### WHAT IS NEEDED
Filter the material below so that only lines containing "between" remain.

### DATA UNDER STUDY
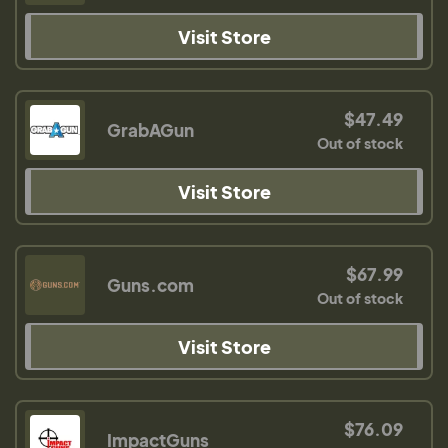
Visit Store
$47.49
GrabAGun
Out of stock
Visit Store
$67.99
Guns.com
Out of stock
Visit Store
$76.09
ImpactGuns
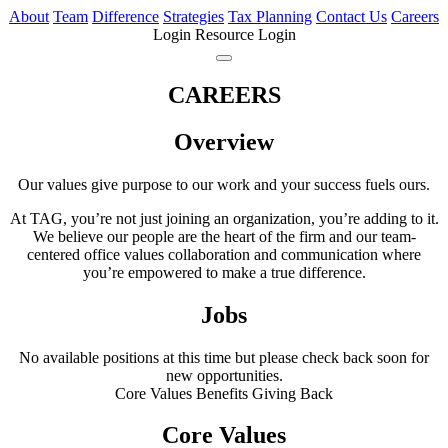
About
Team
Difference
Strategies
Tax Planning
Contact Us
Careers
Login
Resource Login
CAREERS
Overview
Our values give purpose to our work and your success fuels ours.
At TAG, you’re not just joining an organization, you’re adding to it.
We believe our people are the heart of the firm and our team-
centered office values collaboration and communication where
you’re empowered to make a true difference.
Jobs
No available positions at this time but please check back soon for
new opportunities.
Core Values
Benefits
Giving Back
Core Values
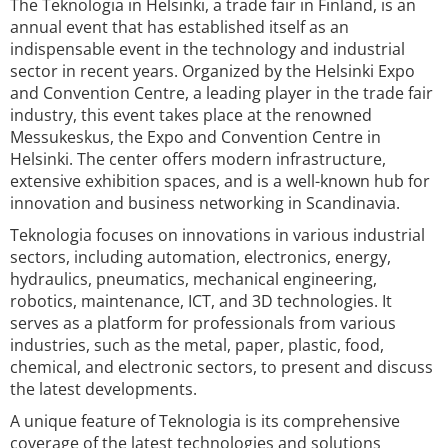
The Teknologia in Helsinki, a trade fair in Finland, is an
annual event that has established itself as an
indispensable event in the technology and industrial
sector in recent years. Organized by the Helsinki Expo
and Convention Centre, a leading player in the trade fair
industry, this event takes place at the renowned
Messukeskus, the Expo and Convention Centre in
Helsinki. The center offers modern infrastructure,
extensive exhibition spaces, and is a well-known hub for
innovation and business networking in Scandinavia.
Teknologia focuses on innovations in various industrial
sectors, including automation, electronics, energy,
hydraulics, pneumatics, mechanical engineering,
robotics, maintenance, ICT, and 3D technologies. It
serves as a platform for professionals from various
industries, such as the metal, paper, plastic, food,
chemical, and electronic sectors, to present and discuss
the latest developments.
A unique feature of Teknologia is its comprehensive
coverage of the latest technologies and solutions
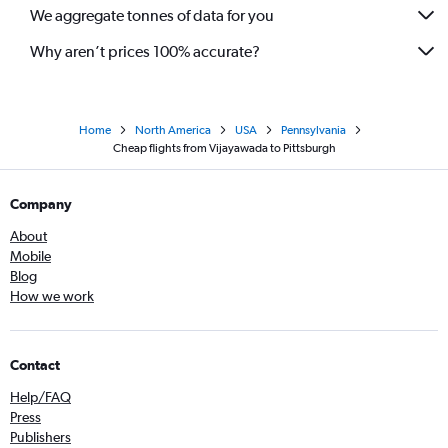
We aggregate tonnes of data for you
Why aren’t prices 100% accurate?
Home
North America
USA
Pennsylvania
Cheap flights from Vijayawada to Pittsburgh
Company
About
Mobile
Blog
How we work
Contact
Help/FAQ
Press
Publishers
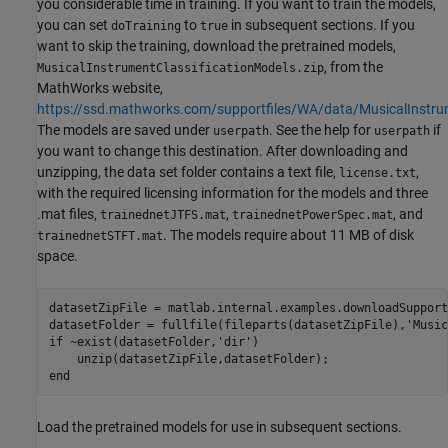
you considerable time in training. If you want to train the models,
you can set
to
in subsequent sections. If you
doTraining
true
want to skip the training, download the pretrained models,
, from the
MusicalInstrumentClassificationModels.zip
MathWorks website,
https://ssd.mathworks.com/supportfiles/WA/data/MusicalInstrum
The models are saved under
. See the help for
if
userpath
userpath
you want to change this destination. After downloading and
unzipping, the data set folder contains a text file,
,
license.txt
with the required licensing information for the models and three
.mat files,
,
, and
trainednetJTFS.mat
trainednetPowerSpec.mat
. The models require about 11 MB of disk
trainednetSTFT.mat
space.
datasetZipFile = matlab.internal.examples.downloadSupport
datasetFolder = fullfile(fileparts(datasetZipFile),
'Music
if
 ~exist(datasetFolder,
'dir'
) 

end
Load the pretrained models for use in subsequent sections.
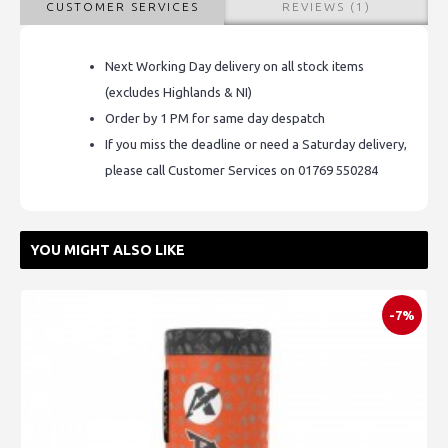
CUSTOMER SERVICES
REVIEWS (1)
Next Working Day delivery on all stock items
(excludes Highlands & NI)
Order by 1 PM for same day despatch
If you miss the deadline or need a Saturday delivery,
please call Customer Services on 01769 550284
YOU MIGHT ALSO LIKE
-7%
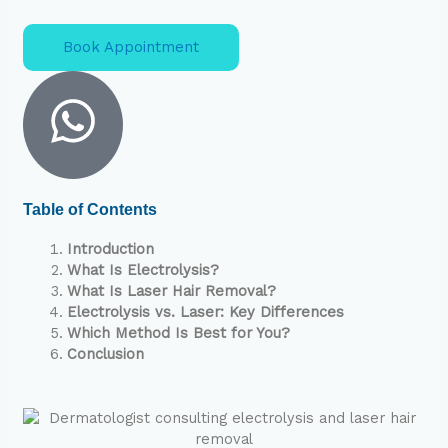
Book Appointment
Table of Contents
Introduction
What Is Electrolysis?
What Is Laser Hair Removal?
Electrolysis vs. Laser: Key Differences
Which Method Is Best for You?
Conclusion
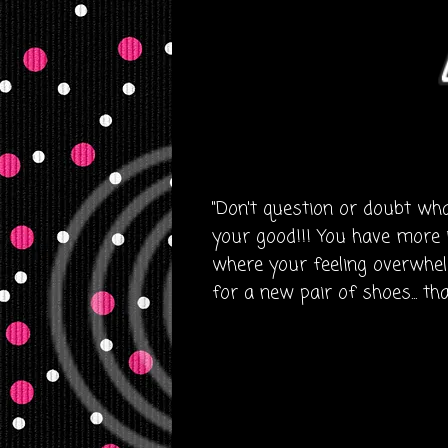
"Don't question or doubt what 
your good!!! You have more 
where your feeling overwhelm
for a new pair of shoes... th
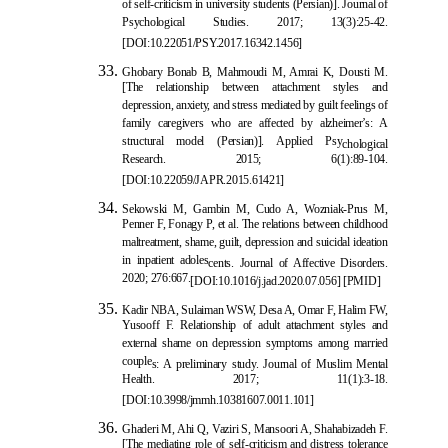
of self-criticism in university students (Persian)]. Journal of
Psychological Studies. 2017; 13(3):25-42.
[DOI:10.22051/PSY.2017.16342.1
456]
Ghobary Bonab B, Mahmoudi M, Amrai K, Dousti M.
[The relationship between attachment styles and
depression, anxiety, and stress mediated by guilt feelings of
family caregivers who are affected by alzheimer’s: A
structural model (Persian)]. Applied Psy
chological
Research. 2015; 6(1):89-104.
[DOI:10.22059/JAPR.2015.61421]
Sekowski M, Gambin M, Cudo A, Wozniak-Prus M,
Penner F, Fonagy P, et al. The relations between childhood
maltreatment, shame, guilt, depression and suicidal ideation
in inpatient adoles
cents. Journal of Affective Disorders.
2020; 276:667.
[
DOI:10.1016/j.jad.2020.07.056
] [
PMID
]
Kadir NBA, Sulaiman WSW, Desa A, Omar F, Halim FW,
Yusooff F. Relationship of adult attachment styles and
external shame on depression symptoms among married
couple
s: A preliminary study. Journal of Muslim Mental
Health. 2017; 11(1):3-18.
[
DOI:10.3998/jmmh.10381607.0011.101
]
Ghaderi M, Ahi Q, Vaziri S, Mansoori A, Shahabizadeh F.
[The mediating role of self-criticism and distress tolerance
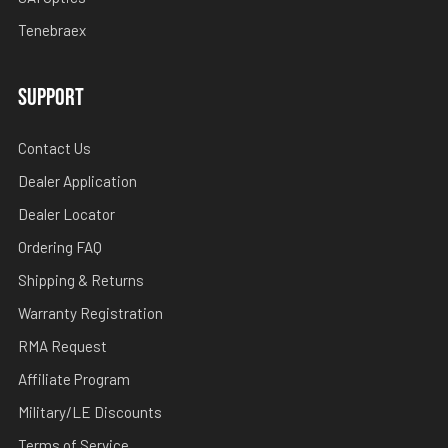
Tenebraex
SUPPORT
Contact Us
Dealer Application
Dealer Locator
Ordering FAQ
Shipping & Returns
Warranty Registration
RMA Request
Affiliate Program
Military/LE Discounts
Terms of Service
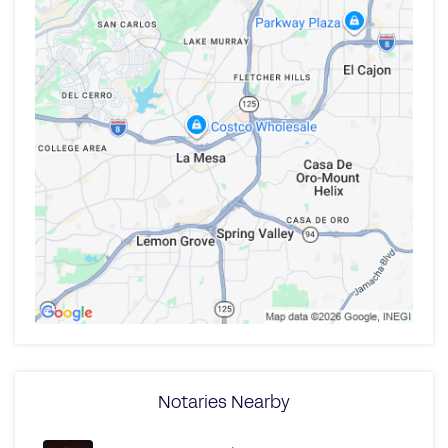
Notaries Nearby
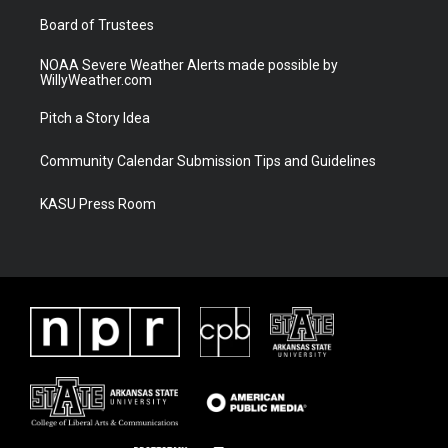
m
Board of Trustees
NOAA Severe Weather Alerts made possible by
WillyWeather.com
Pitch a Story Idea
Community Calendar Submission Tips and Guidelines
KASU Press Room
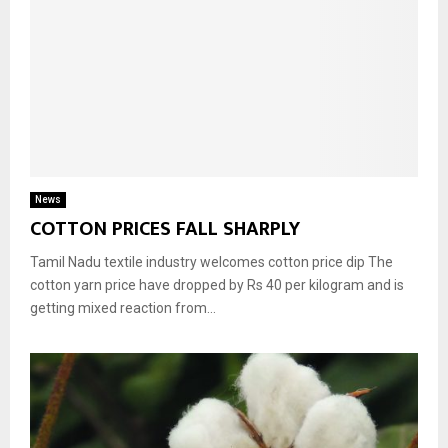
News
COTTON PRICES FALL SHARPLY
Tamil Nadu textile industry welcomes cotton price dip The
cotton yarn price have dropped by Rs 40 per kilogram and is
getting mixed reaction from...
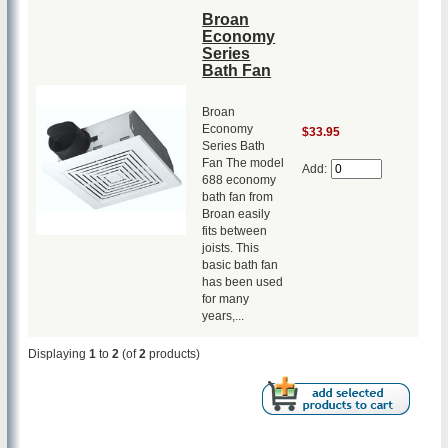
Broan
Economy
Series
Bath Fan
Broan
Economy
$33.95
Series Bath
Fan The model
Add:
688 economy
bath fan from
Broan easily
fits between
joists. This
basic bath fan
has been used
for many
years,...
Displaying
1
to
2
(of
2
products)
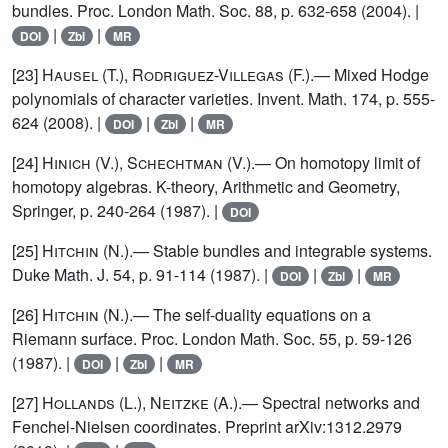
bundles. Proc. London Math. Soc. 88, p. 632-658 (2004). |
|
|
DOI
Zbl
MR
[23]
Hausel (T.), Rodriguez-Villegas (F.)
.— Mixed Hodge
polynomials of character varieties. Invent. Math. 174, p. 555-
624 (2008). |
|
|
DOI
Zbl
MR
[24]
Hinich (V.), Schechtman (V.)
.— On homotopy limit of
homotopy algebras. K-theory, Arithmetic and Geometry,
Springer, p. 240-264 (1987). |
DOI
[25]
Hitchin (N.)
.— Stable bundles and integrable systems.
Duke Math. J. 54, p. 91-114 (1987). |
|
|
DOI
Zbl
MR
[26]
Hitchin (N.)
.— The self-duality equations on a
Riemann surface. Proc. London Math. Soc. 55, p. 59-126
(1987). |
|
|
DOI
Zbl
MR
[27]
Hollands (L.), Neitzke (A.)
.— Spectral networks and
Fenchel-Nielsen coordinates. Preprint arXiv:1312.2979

### ANSWER BOX
[The relationship between attachment styles and
Penner F, Fonagy P, et al. The relations between childhood
fits between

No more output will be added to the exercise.